About the only thing that using Bitcoin-mining malware has ter common with real mining is how dirty you should feel while doing it.
With Bitcoin mining, the work isn’t about digging a slot ter the earth and pulling out the raw materials, spil with normal mining. Rather it’s about about finding fuckholes te someone’s security and digging ter to set up a long-term mining operation.
To understand the influence of this type of malware, wij very first need to understand what the attackers are attempting to do and why.
What are Bitcoins and what is Bitcoin mining?
Bitcoins are “a peer-to-peer payment system introduced spil open source software.” The digital currency created and used ter the system is alternatively referred to spil a virtual currency, electronic money, or a cryptocurrency.
Bitcoin mining is harshly defined spil the processing of transactions ter a digital currency system, ter which the records of current Bitcoin transactions (blocks) are appended to the record of past transactions (block chain).
With this fresh skill wij can look at the process of a Bitcoin mining malware operation.
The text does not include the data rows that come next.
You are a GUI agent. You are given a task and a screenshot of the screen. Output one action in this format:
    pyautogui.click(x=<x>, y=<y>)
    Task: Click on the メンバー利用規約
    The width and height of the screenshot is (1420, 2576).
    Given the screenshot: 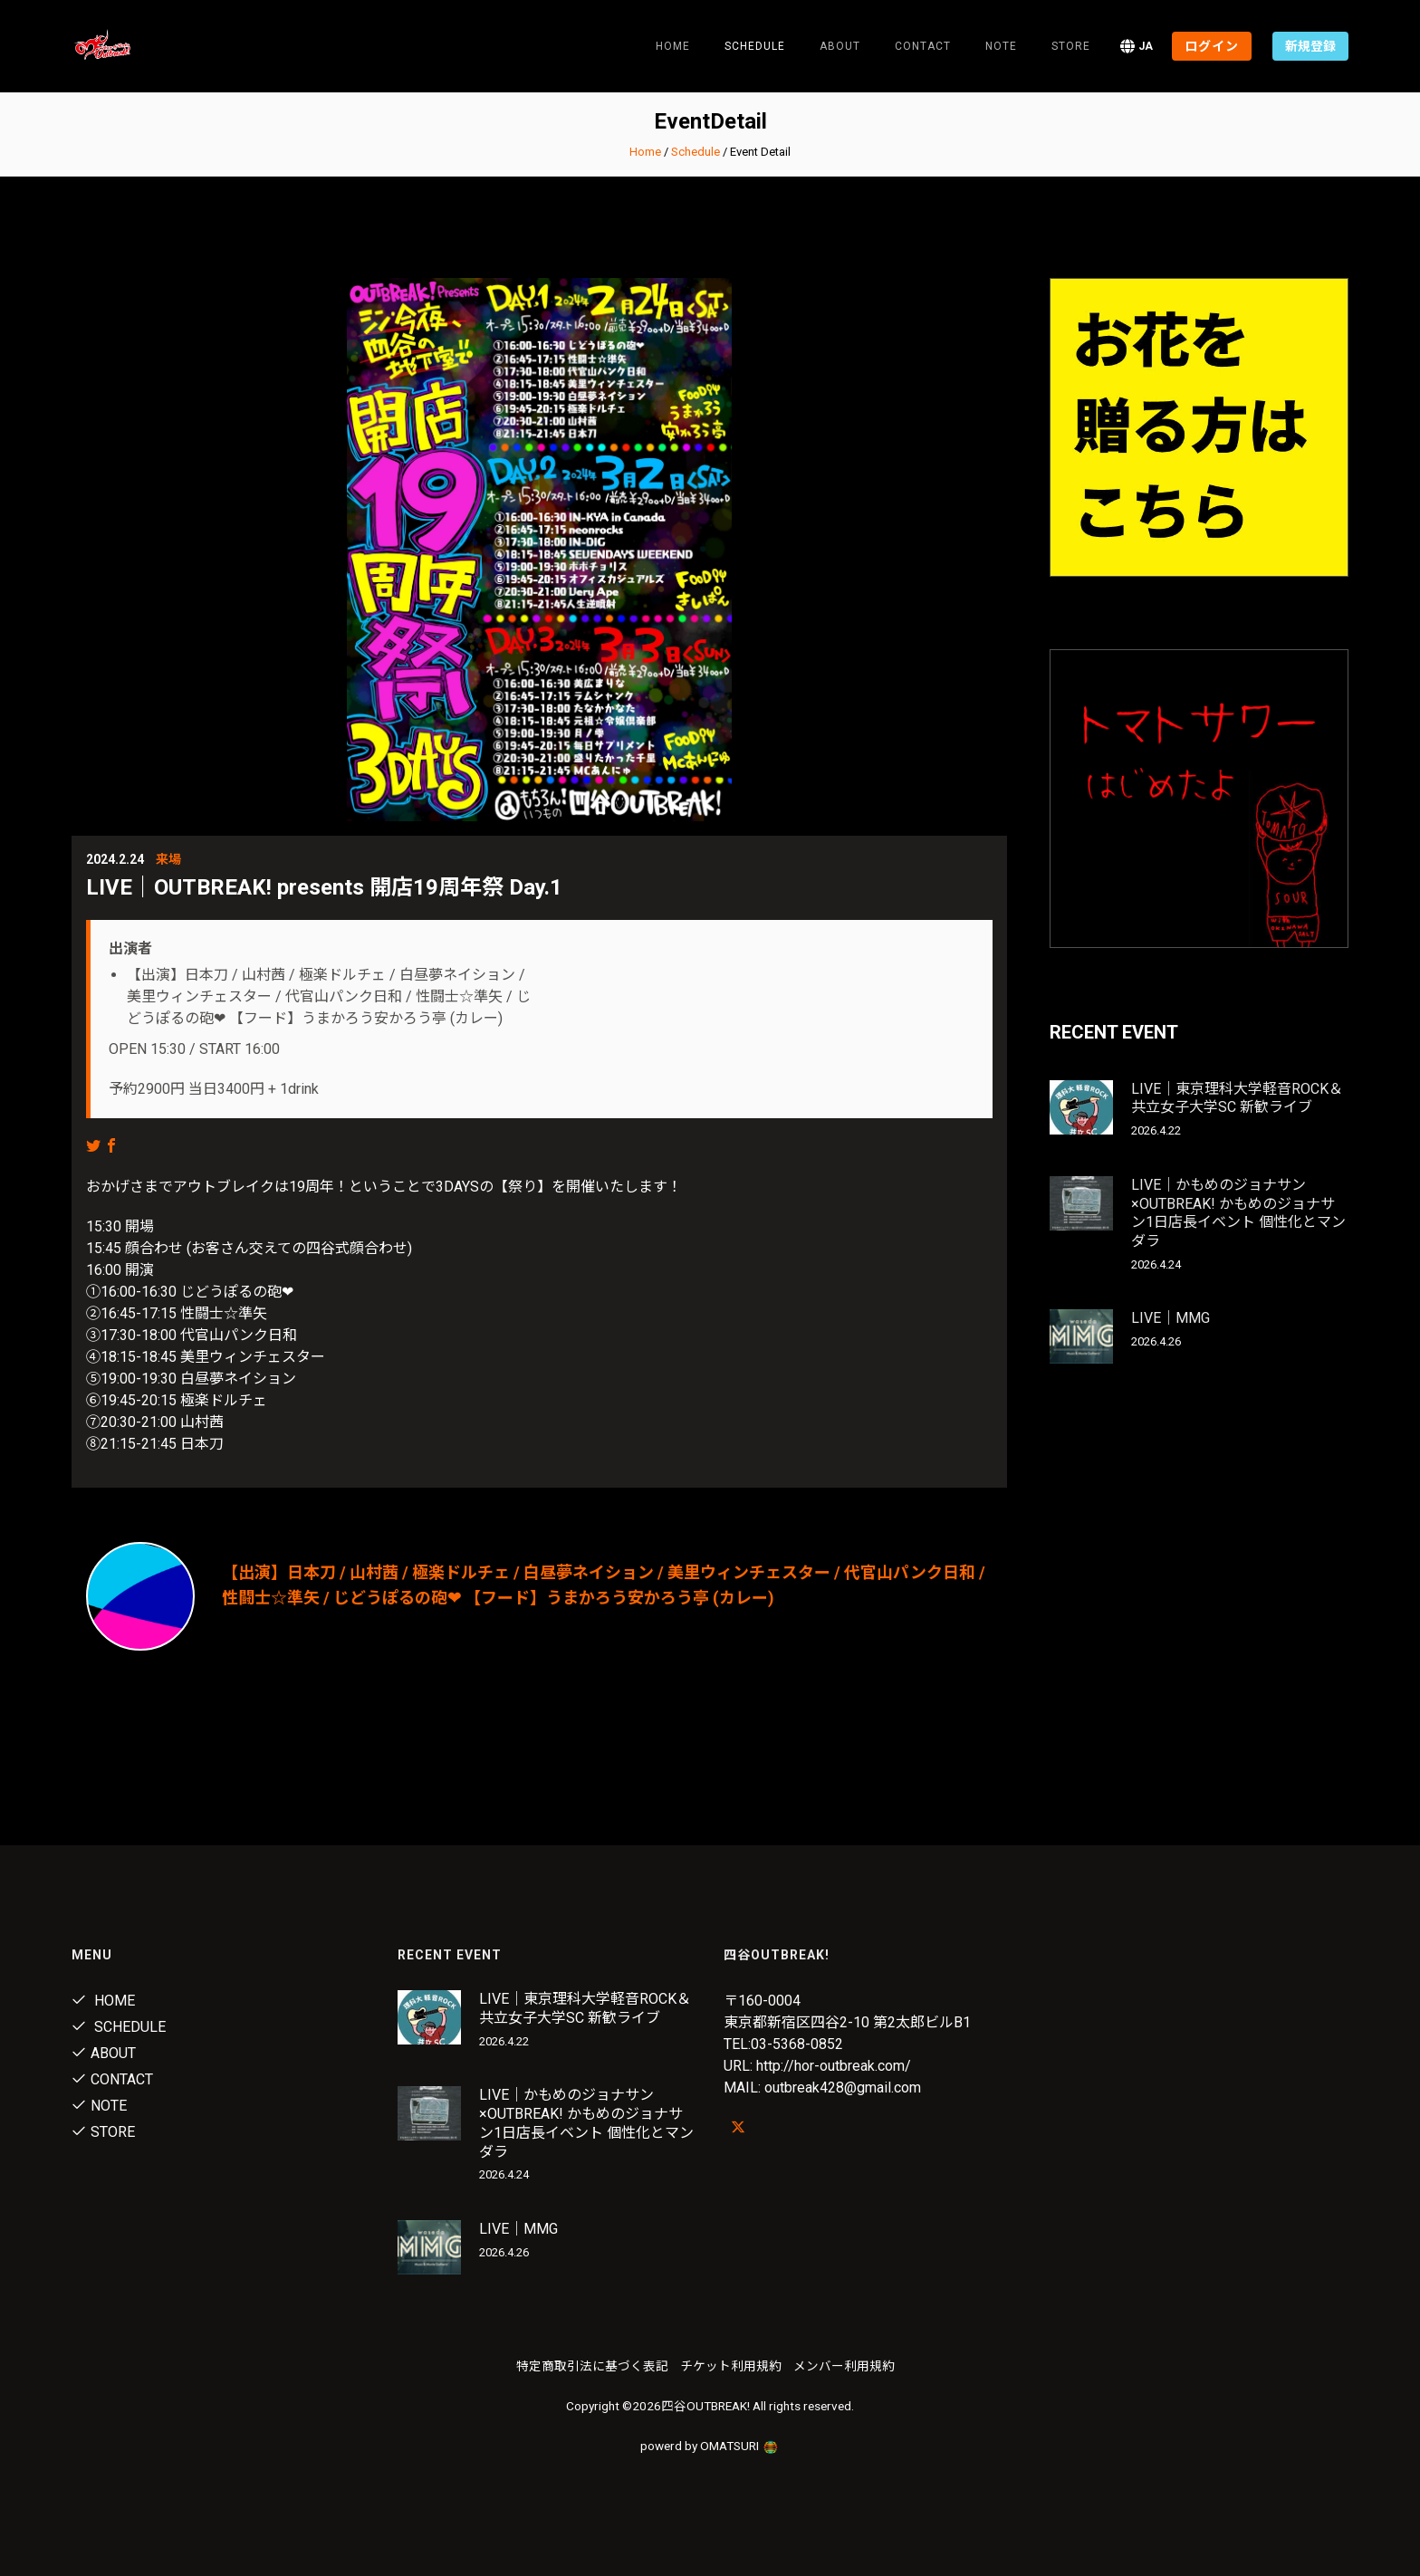 What is the action you would take?
    pyautogui.click(x=844, y=2366)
The most common questions I get asked about Bitcoin mining malware are:
“How does Bitcoin malware get into users’ systems?”
“Why are they using my machine?”
“How do I know they are there?”
“What can I do to zekering them from getting on my systems?”
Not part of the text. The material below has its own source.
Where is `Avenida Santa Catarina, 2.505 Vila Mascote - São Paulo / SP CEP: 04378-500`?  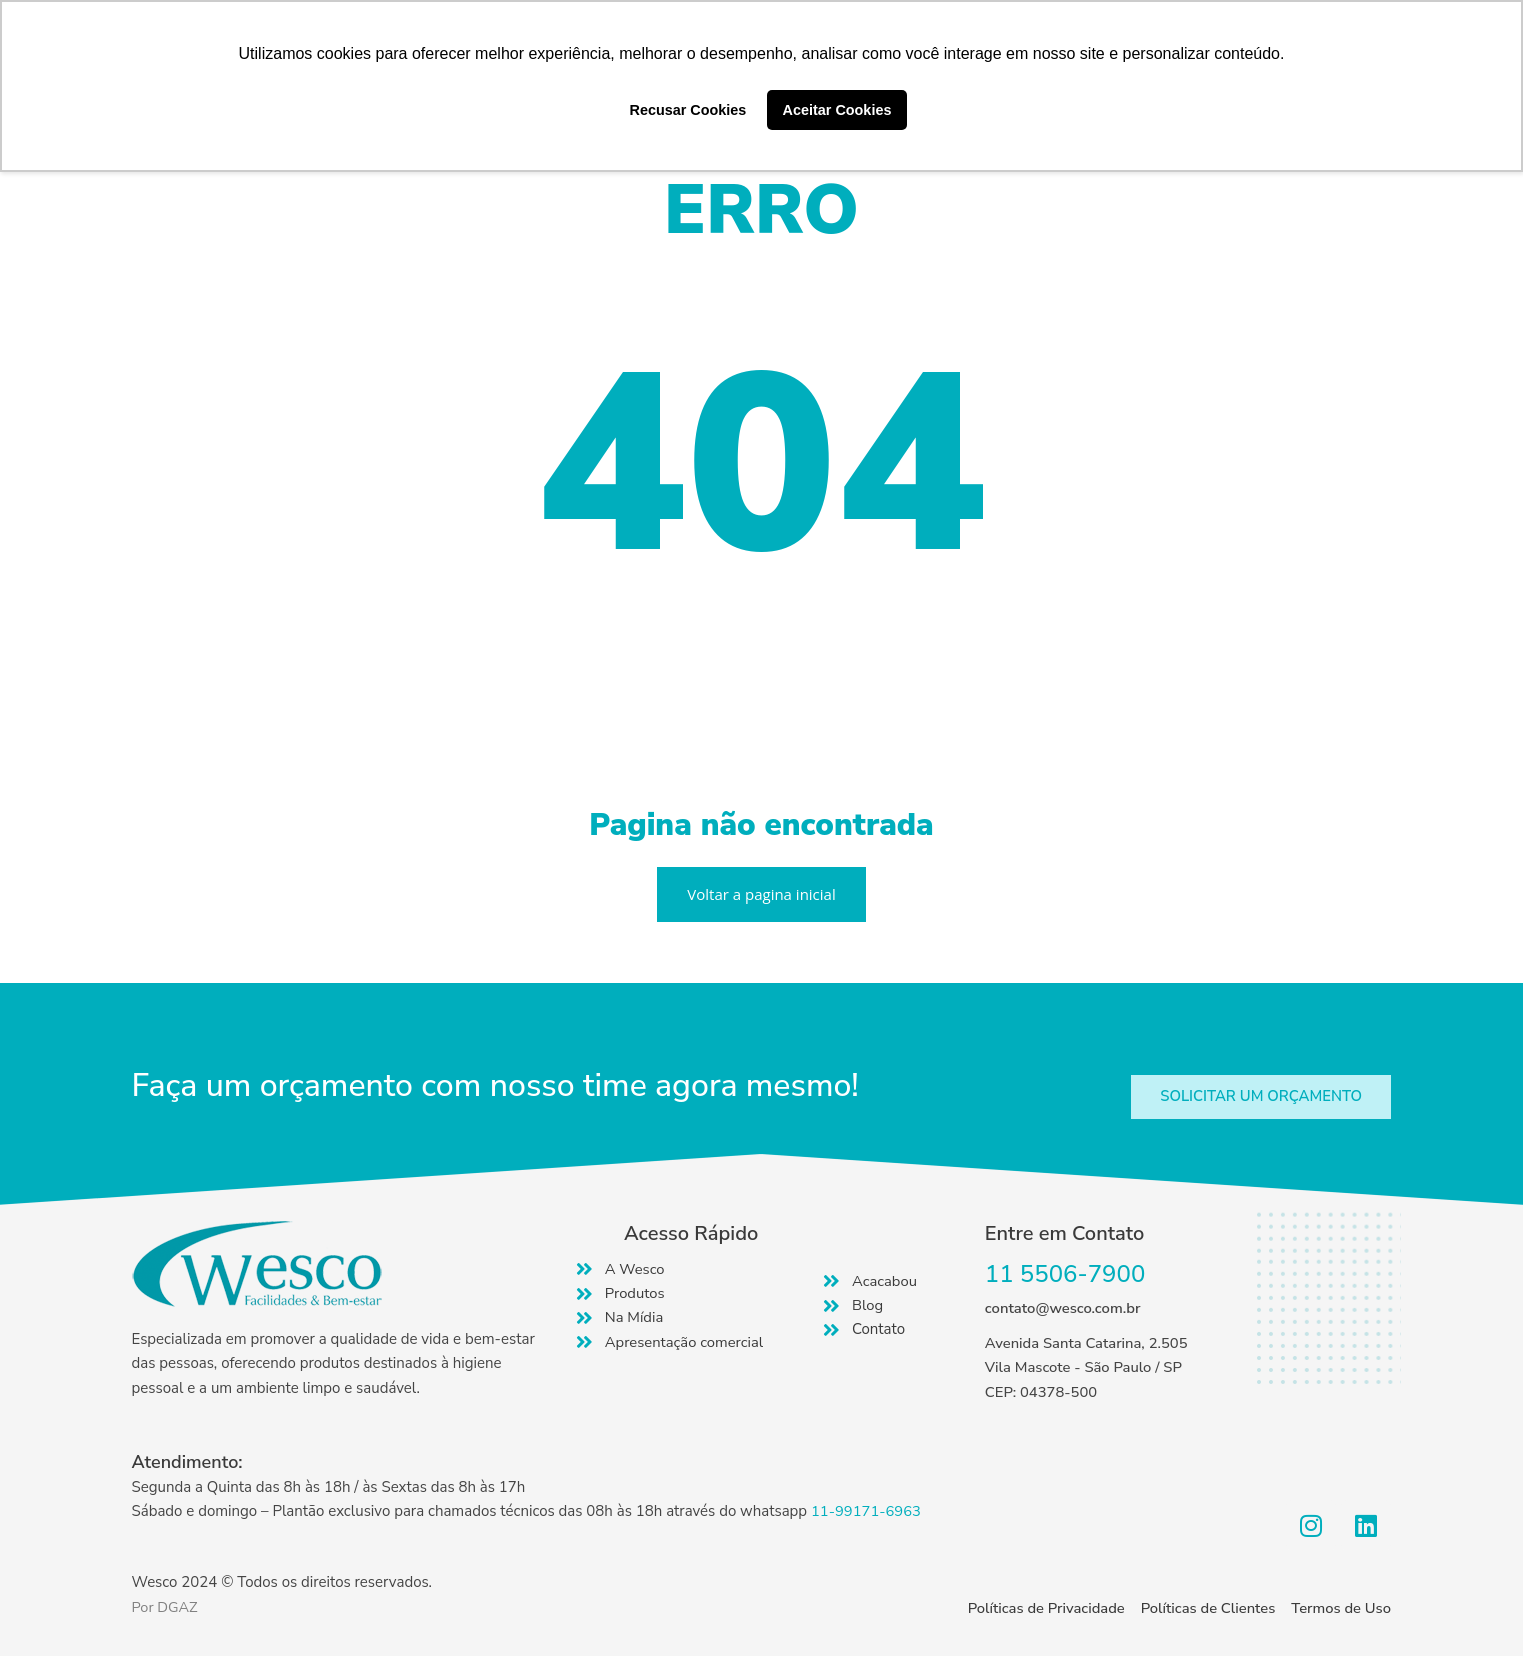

“What does a Bitcoin mining malware look like on my system?”
Why are they targeting my machine?
Bitcoin mining is a computationally requesting process that gets more and more intense overheen time. Bitcoin is mined ter blocks, and since it takes significant computing power to mine each block, the malicious miners join up and form what are referred to spil mining pools/networks. The idea behind this mining pool is that each participant who provides some computing power gets te terugwedstrijd their share of the revenue proportional to the amount they participated. Te the example of Bitcoin mining malware, the attacker would be the foot beneficiary of the mining efforts instead of a team of willing participants.
How do Bitcoin miners get into users’ system?
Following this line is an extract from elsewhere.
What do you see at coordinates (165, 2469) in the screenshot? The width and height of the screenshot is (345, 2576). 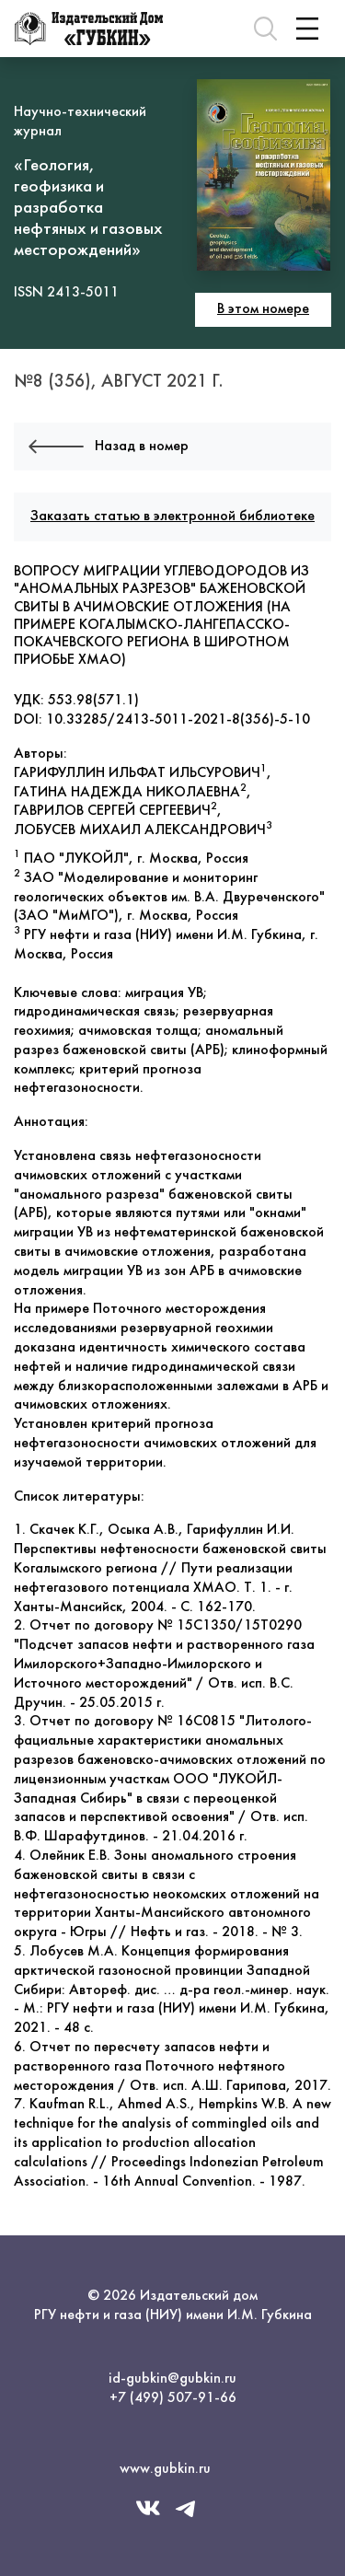 I see `www.gubkin.ru` at bounding box center [165, 2469].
Bitcoin mining malware uses the same methods spil most other malware to build up access to an endpoint. Mechanisms like malicious downloads, emails with malicious linksom or attachments, and already-installed malware are the most common and effective methods of delivery.
A well-known example of one of thesis technologies, the watering crevice attack method, wasgoed reported on ter January 2014. Ter this example, malicious ads were served to Yahoo! users spil they visited a webpagina. The malware downloaded from those malicious ads wasgoed designed to convert computers into a Bitcoin mining operation.
It leveraged known vulnerabilities te Java to install itself on computers that visited the ads.yahoo.com webpagina. The payload downloaded to each successfully exploited laptop varied te its contents. Some payloads were just Bitcoin mining malware, while others contained credential-stealing Trojans like Zeus or more common generic remote access contraptions (RATs).
How do I know they are there?
There are a few ways to know a processor-intensive malicious application has bot installed on a system. The most demonstrable to the user is a significantly noticeable spectacle influence on the infected host. I have read about Bitcoin malware variants that are “user aware” and only run when there are no users logged te or when CPU usage is below a specified threshold.
Another indicator would be copious amounts of network connections made inbetween the infected host and the server. This communication will contain fresh instructions from the server, possibly fresh malware to install on the host, information on the blocks mined from the host, and other information defined by the attacker.
Eventually, there will also be opstopping artifacts. A few artifacts from the sample I analyzed (to be introduced te future blog posts) were executables and dll’s te the %appdata% directory.
What can I do to zekering them from getting on my systems?
Application whitelisting or similar security software te a high-enforcement mode (block unknown) would prevent thesis unknown and unapproved executables from running and installing. Ter my next postbode, I will provide a high-level analysis of the behavior of a sample of Bitcoin mining malware.